Transcribed page contents
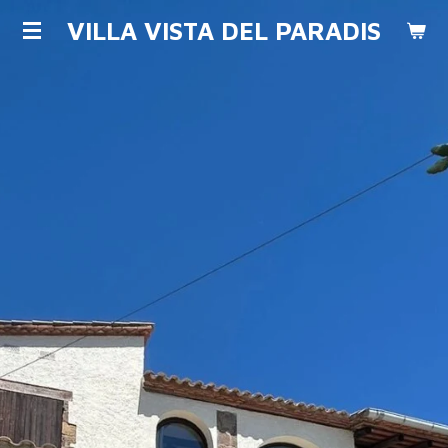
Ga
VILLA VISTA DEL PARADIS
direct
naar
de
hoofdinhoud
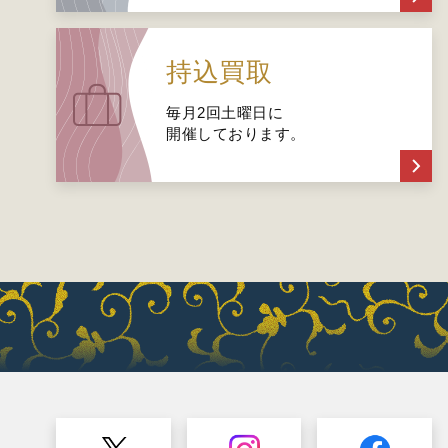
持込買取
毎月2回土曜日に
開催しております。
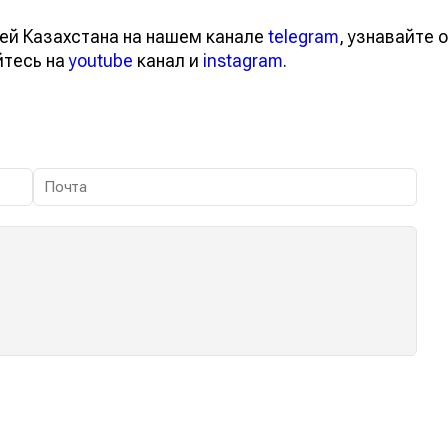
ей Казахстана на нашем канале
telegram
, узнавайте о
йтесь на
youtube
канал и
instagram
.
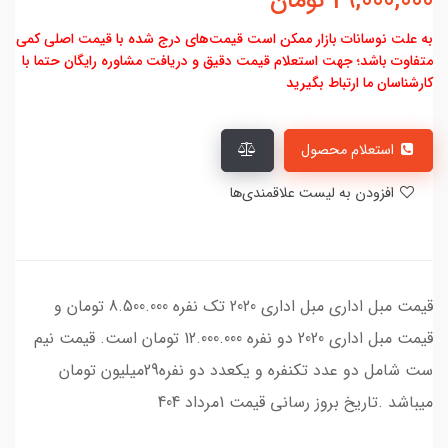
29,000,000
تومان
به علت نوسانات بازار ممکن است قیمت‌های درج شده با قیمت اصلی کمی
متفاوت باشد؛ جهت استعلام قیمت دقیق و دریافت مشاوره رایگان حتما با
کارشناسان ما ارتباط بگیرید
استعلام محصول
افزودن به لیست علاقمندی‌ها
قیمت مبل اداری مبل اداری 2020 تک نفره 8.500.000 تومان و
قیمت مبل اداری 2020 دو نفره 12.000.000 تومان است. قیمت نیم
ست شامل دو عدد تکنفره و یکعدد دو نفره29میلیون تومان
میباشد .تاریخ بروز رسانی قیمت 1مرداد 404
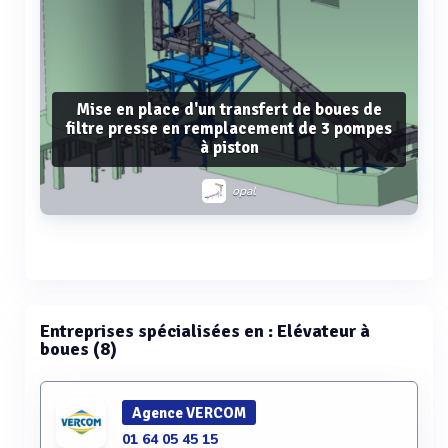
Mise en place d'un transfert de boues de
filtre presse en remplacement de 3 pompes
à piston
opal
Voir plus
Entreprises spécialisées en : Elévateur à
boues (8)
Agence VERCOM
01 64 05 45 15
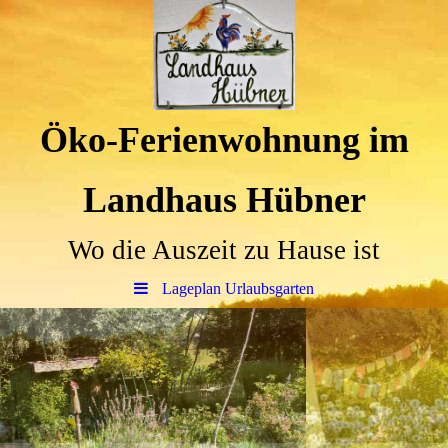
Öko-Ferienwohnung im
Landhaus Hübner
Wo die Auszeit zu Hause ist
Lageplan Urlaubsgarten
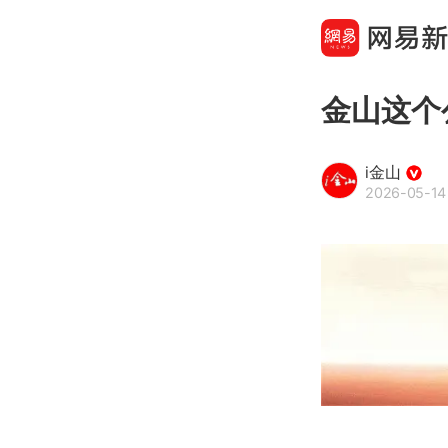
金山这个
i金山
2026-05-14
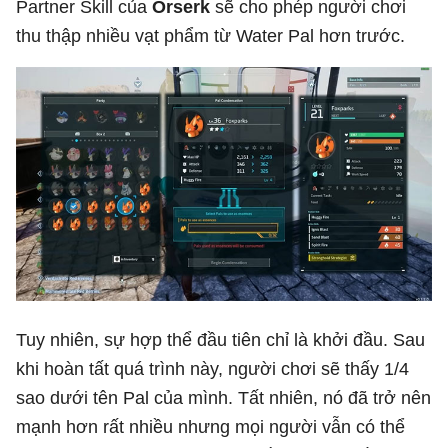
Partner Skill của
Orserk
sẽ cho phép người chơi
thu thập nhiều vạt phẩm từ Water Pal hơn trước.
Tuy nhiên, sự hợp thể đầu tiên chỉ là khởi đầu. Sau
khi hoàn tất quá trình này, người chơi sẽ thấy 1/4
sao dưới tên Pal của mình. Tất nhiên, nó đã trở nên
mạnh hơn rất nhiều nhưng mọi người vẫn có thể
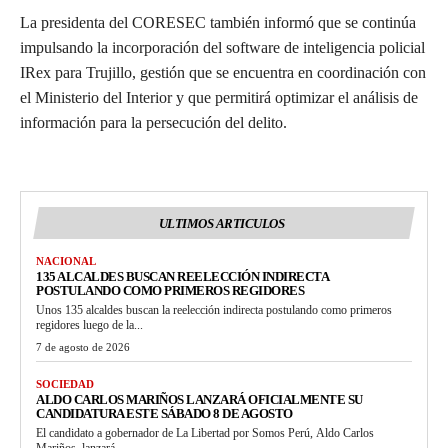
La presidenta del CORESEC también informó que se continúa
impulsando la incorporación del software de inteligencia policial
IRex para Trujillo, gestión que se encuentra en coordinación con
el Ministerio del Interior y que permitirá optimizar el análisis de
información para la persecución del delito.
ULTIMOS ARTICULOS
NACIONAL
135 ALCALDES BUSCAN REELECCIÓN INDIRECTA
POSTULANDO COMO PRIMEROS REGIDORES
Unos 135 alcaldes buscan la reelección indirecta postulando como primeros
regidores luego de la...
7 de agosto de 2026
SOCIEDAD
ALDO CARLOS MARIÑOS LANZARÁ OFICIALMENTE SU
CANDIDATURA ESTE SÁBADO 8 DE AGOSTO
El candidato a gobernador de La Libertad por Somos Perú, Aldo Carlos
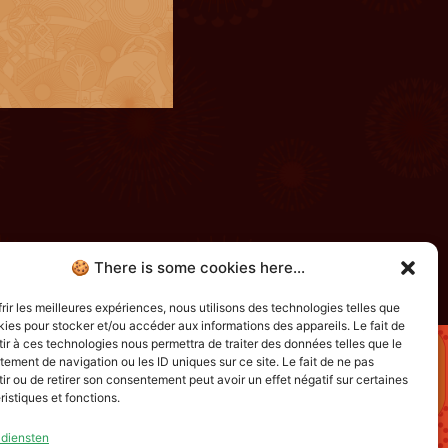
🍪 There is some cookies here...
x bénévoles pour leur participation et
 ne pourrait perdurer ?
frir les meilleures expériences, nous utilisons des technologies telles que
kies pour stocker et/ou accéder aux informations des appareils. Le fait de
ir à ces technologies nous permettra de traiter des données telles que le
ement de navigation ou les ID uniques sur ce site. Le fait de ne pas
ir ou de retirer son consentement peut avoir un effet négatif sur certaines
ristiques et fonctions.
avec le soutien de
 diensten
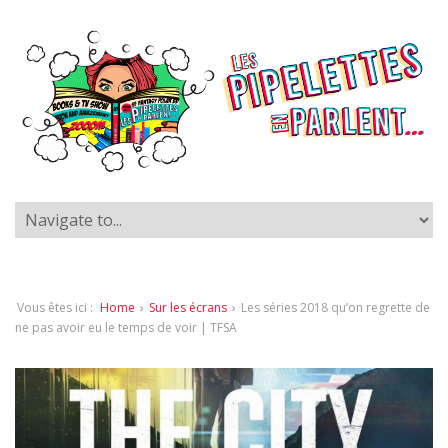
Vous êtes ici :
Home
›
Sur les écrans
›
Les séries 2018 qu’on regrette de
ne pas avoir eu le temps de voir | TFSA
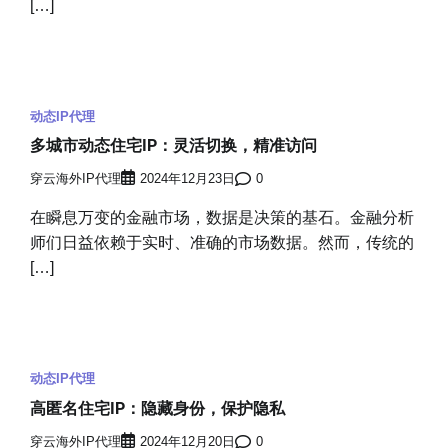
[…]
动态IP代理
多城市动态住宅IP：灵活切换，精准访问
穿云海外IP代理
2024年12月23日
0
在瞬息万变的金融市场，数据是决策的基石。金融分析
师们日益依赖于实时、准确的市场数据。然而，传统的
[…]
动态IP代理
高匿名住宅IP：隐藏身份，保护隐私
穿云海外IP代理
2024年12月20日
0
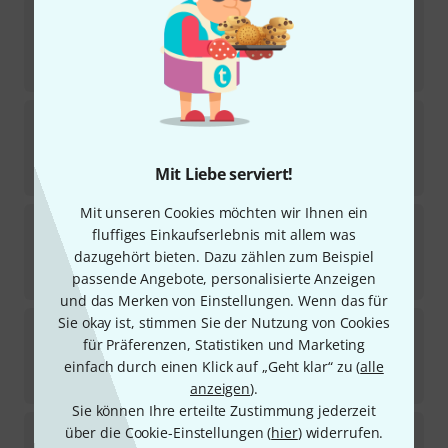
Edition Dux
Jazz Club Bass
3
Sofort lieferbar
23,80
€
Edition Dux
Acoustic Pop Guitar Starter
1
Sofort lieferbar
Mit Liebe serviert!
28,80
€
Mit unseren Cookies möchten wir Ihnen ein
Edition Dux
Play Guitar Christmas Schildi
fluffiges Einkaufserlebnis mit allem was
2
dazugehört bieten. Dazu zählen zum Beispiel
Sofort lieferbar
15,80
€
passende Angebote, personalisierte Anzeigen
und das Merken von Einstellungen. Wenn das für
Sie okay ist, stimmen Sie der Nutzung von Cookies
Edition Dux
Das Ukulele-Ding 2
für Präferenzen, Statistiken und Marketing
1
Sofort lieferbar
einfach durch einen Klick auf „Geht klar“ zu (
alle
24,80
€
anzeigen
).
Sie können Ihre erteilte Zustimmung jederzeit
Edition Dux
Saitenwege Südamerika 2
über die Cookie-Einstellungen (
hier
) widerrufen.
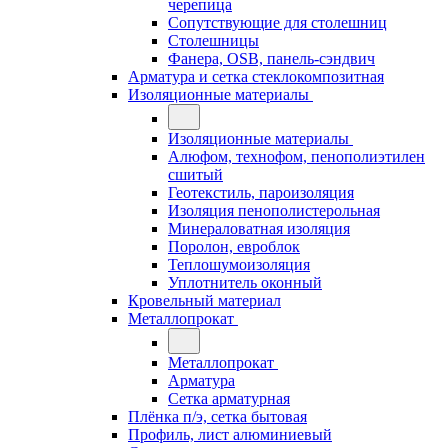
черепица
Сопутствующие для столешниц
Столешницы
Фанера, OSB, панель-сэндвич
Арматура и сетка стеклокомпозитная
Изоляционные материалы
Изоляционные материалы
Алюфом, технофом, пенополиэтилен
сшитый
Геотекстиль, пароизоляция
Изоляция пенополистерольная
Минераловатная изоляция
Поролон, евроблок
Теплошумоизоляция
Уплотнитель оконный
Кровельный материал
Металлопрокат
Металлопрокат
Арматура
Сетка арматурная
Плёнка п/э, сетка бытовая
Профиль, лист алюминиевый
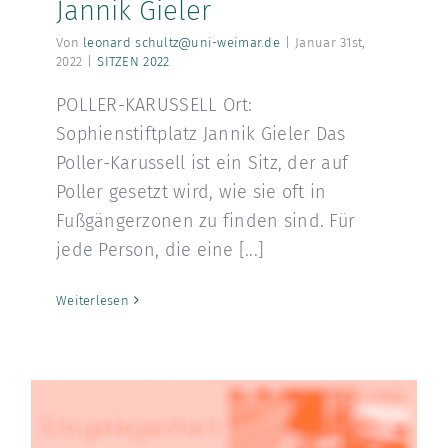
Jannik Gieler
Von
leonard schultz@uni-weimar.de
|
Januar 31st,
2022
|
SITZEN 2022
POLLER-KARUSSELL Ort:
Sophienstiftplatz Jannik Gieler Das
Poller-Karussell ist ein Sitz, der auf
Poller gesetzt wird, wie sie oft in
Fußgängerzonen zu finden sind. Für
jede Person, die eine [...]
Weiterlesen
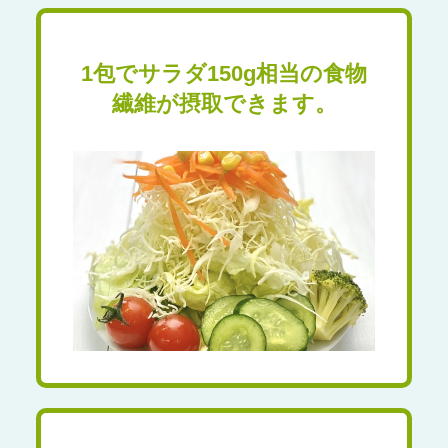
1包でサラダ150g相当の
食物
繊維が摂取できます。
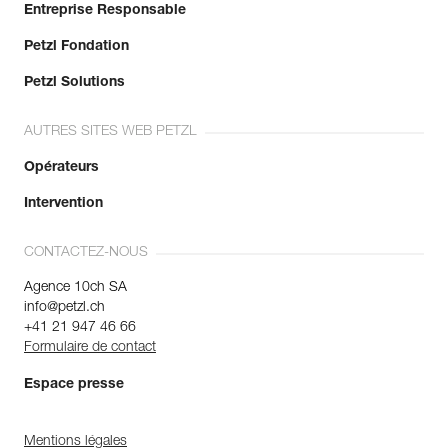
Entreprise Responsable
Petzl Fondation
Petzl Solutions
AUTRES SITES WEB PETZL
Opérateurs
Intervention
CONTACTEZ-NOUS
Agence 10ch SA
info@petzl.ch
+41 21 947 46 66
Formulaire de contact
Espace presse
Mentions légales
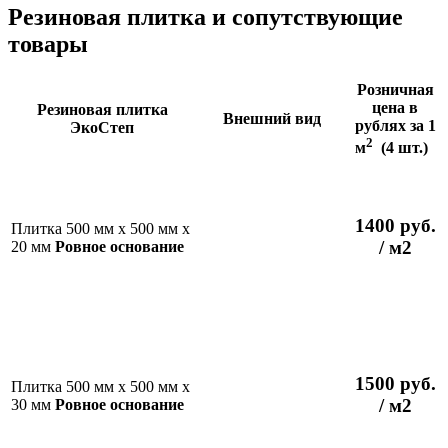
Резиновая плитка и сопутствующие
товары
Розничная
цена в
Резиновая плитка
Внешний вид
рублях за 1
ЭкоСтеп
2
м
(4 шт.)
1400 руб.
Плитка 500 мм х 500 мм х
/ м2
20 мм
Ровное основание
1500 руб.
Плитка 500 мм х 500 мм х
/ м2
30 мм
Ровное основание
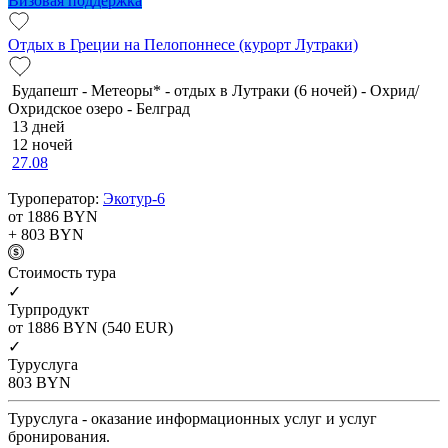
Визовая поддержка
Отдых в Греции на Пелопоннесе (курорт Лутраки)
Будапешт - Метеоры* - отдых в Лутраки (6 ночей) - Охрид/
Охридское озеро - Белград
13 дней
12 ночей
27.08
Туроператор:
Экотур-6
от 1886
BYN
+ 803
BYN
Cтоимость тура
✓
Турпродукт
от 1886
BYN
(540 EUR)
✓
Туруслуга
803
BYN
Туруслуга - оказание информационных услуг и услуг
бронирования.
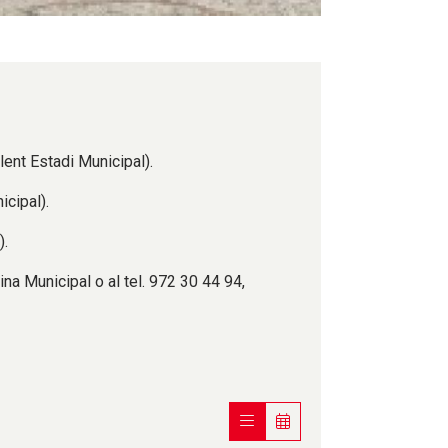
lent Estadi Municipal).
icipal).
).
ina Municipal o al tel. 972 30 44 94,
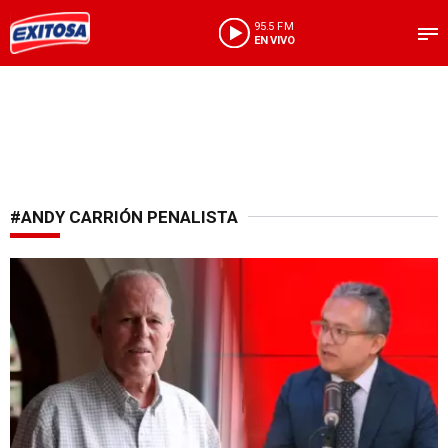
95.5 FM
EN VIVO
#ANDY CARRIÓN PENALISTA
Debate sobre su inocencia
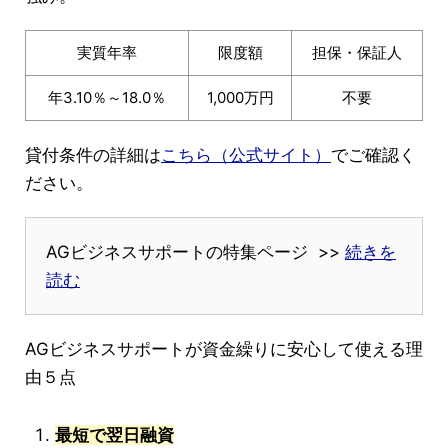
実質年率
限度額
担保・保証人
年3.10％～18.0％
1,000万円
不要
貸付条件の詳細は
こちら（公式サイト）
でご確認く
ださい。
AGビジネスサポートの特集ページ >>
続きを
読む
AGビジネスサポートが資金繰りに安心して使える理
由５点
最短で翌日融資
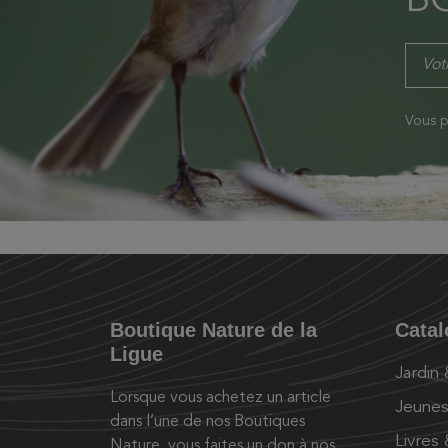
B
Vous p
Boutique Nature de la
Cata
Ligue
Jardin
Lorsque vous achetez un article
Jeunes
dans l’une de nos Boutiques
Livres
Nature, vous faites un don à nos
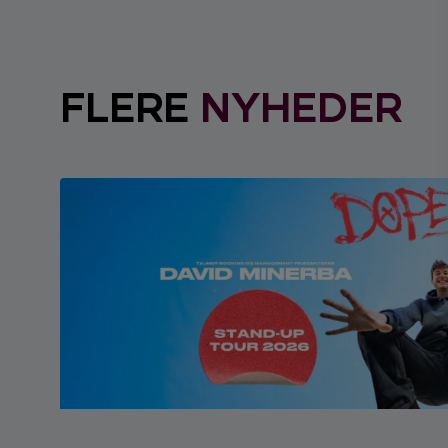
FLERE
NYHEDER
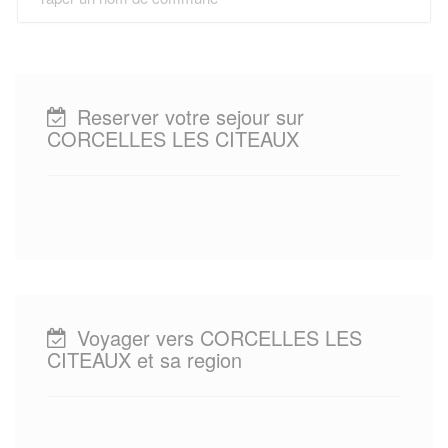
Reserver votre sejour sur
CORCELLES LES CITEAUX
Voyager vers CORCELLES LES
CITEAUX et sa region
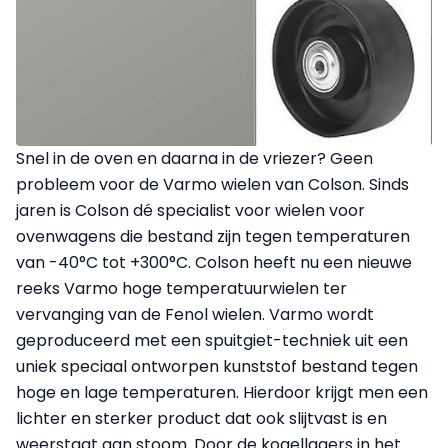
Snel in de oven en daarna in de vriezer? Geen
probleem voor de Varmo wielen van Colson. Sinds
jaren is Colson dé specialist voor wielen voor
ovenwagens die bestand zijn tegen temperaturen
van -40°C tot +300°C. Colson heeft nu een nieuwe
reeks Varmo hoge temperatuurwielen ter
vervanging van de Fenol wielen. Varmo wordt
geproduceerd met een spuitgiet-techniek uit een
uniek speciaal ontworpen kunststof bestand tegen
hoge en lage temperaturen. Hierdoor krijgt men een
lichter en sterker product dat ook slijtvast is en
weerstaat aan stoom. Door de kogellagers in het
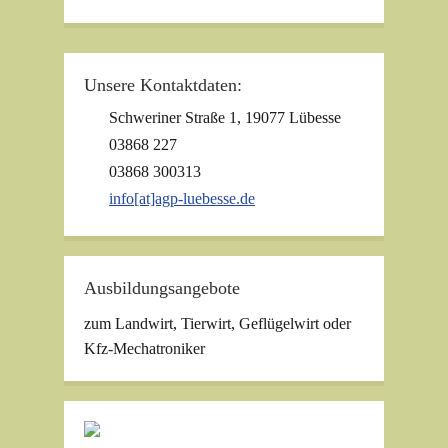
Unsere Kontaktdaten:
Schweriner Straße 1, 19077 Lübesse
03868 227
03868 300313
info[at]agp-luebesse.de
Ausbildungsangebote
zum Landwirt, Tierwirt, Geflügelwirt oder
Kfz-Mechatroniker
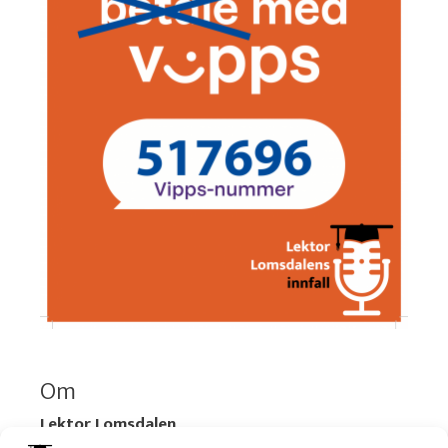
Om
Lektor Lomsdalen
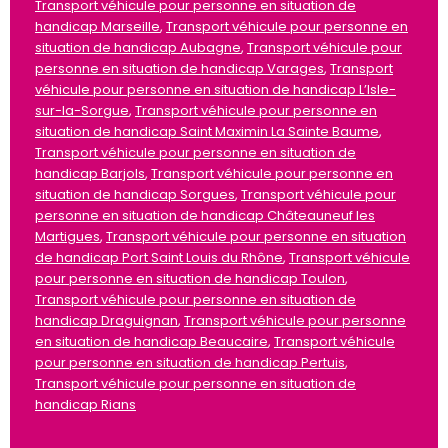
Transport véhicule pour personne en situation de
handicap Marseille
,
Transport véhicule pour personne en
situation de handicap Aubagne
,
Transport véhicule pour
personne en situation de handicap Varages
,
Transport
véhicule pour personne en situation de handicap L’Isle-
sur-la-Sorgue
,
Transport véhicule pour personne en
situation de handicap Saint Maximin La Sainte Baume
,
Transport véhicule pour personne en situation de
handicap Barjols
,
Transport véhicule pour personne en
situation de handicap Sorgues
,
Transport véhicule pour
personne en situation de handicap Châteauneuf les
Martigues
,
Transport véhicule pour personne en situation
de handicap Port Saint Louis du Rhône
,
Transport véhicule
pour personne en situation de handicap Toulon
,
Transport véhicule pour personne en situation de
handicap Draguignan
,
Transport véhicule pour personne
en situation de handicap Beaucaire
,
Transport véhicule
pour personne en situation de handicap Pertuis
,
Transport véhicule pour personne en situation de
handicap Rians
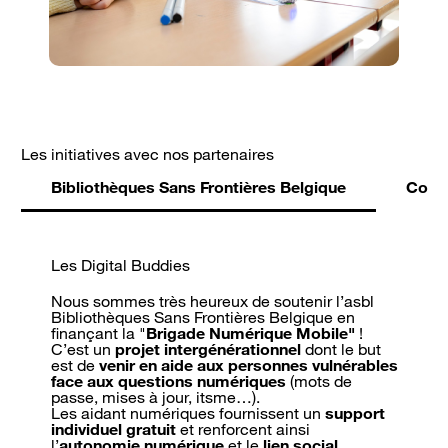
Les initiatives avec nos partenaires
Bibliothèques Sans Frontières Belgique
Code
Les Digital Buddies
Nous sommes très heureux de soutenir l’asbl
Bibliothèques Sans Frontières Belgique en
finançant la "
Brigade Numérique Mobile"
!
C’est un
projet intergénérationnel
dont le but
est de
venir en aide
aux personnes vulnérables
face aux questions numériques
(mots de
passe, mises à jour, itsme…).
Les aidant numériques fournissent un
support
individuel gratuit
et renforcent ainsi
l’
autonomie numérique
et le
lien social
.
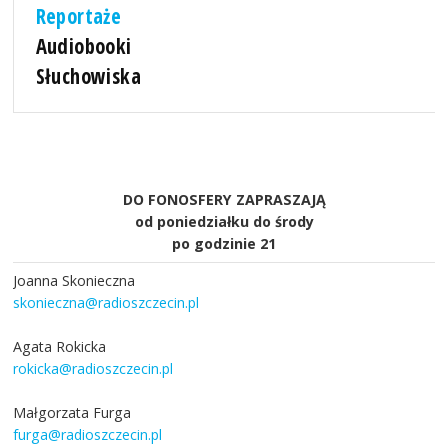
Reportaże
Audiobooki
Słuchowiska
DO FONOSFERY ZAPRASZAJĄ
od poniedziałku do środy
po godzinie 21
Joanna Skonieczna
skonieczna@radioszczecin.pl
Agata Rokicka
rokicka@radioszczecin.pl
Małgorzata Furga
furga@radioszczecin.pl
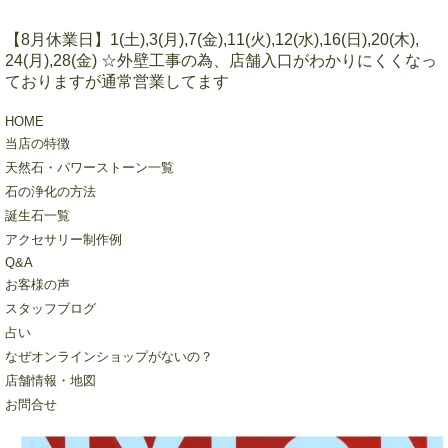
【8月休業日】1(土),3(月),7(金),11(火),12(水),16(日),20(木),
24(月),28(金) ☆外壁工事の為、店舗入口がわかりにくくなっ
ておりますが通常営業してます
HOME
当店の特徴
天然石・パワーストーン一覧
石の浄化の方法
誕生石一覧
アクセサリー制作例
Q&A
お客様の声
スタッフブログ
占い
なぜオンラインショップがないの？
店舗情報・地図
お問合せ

EXERCISE: Find and copy each line above that includes the string "chơi".

TASK ANSWER:
sẽ cho phép người chơi
khi hoàn tất quá trình này, người chơi sẽ thấy 1/4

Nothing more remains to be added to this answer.